Aussi, The Lady est, paradoxalement, un film cliché sur la résistante birmane, mais une œuvre intéressante sur son époux. David Thewlis, magnifique jusque dans la déchéance et la solitude, est l’homme de l’ombre qui renvoie la lumière. Un Père courage qui abandonne son égo au profit d’une cause étrangère.
Comme toujours chez Besson, il manque une réflexion cinématographique qui aurait permis à son film de se transcender. Il sait mettre en scène l’action, on le sent beaucoup moins à l’aise avec l’intime. Trop respectueux sans doute de son héroïne, il se concentre sur la transposition - décors, costumes, … - plutôt que de s’en libérer et d’interpréter l’histoire, la réalité. Dès le prologue, il nous raconte une légende qui nous immerge dans un monde factice, à l’instar de L’Amant il y a 20 ans. Besson ne prend pas de risques : tout son scénario est calibré pour que l’on anticipe les événements. La mise en scène accompagne même le moindre début de tension pour nous préparer. La musique, les images au ralenti, le réalisateur a toujours appuyé ses effets pour se donner du style.
D’une histoire personnelle, à distance ou dans un huis-clos, il créé une fresque démesurée.

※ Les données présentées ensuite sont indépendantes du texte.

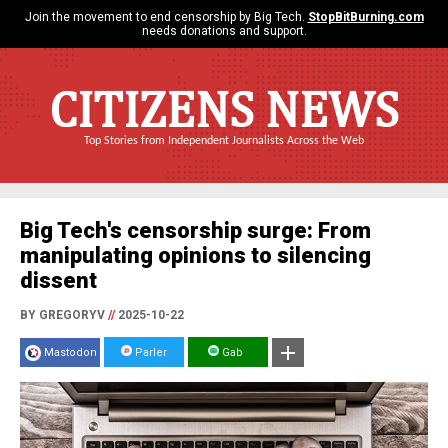
Join the movement to end censorship by Big Tech.
StopBitBurning.com
needs donations and support.
CITIZENS NEWS
Top Stories from Independent Journalists Across the Web
Big Tech's censorship surge: From
manipulating opinions to silencing
dissent
BY GREGORYV
//
2025-10-22
Mastodon
Parler
Gab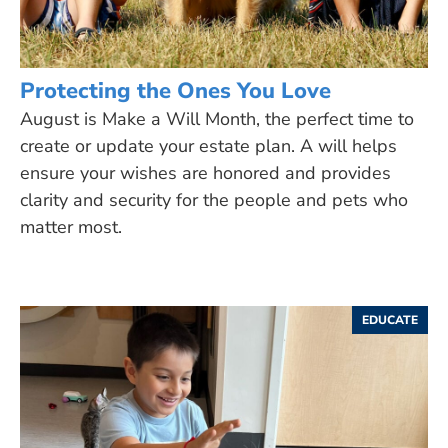
Protecting the Ones You Love
August is Make a Will Month, the perfect time to
create or update your estate plan. A will helps
ensure your wishes are honored and provides
clarity and security for the people and pets who
matter most.
EDUCATE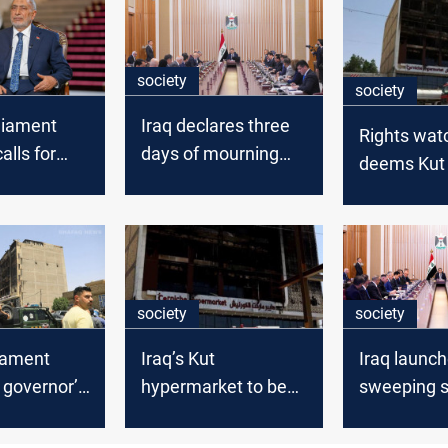
society
society
rliament
Iraq declares three
Rights wat
alls for
days of mourning
deems Kut 
ion into
after Wasit fire
‘deliberate
negligence
society
society
liament
Iraq’s Kut
Iraq launc
governor’s
hypermarket to be
sweeping s
 over
demolished after
reforms aft
 fire
deadly blaze
Kut fire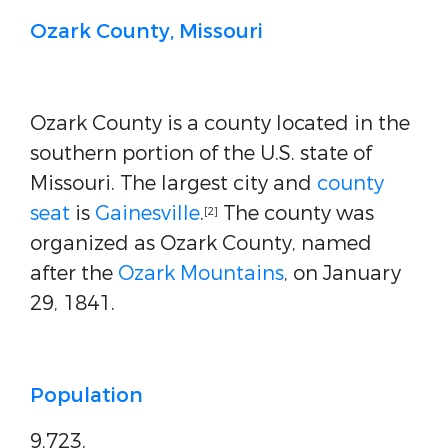
Ozark County, Missouri
Ozark County is a county located in the
southern portion of the U.S. state of
Missouri. The largest city and
county
seat
is
Gainesville
.
The county was
[2]
organized as Ozark County, named
after the
Ozark Mountains
, on January
29, 1841.
Population
9,723.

Le scénario aurait peut-être mérité un peu plus de profondeur et de la mise en scène d’humilité. The Lady souffre de flirter avec trop de complaisance dans le mélo esthétisant. La souffrance paraît parfois trop lisse pour causer une émotion. Pourtant, le destin dramatique de ce couple n’en manque pas. La Birmanie semble fantasmée, même si le réalisateur n’hésite pas à dénoncer la répression et les conditions inhumaines des opposants au régime. Clowns, activistes, intellectuels : tous en prennent pour leur grade. C’est hélas trop elliptique à certains moments, trop concis. On parvient difficilement à comprendre les motifs profonds de l’héroïne : pourquoi elle se sacrifie pour son pays, elle abandonne sa famille, son mari malade. Si son combat politique lui tombe dessus, logiquement, comme « fille de » , on ne saisit jamais pourquoi elle y cède si facilement, oubliant toute sa vie « occidentale ».

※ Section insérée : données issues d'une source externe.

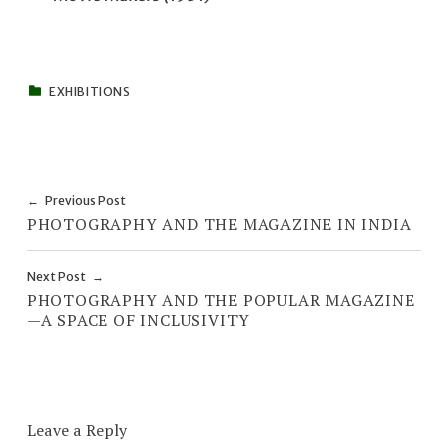
CATEGORIZED IN:
EXHIBITIONS
Skip back to main navigation
Post navigation
Previous Post
PHOTOGRAPHY AND THE MAGAZINE IN INDIA
Next Post
PHOTOGRAPHY AND THE POPULAR MAGAZINE
—A SPACE OF INCLUSIVITY
Leave a Reply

Car, ironiquement, The Lady est surtout centré sur le mari. Elle est presqu’une ombre, un fantôme. Discrète, il faudra attendre que son époux disparaisse de l’écran pour qu’elle existe réellement. C’est là où le film est un peu bancal. Pour une assignée à résidence, on est trop souvent à l’extérieur. Pour une héroïne, elle est trop peu présente. Même la portée de son choix, énigmatique, est vite évacuée. Tableau trop simpliste d’un destin exceptionnel, le film a au moins un mérite : celui de nous faire prendre conscience de l’oppression d’un peuple. L’icône qui la symbolise depuis 20 ans a tout d’un objet de désir pour le cinéma. C’est sans doute le plus touchant : la déclaration d’amour du réalisateur à ce personnage de l’histoire contemporaine brille par sa sincérité, sans doute grâce à la naïveté qui transpire de toute l’œuvre.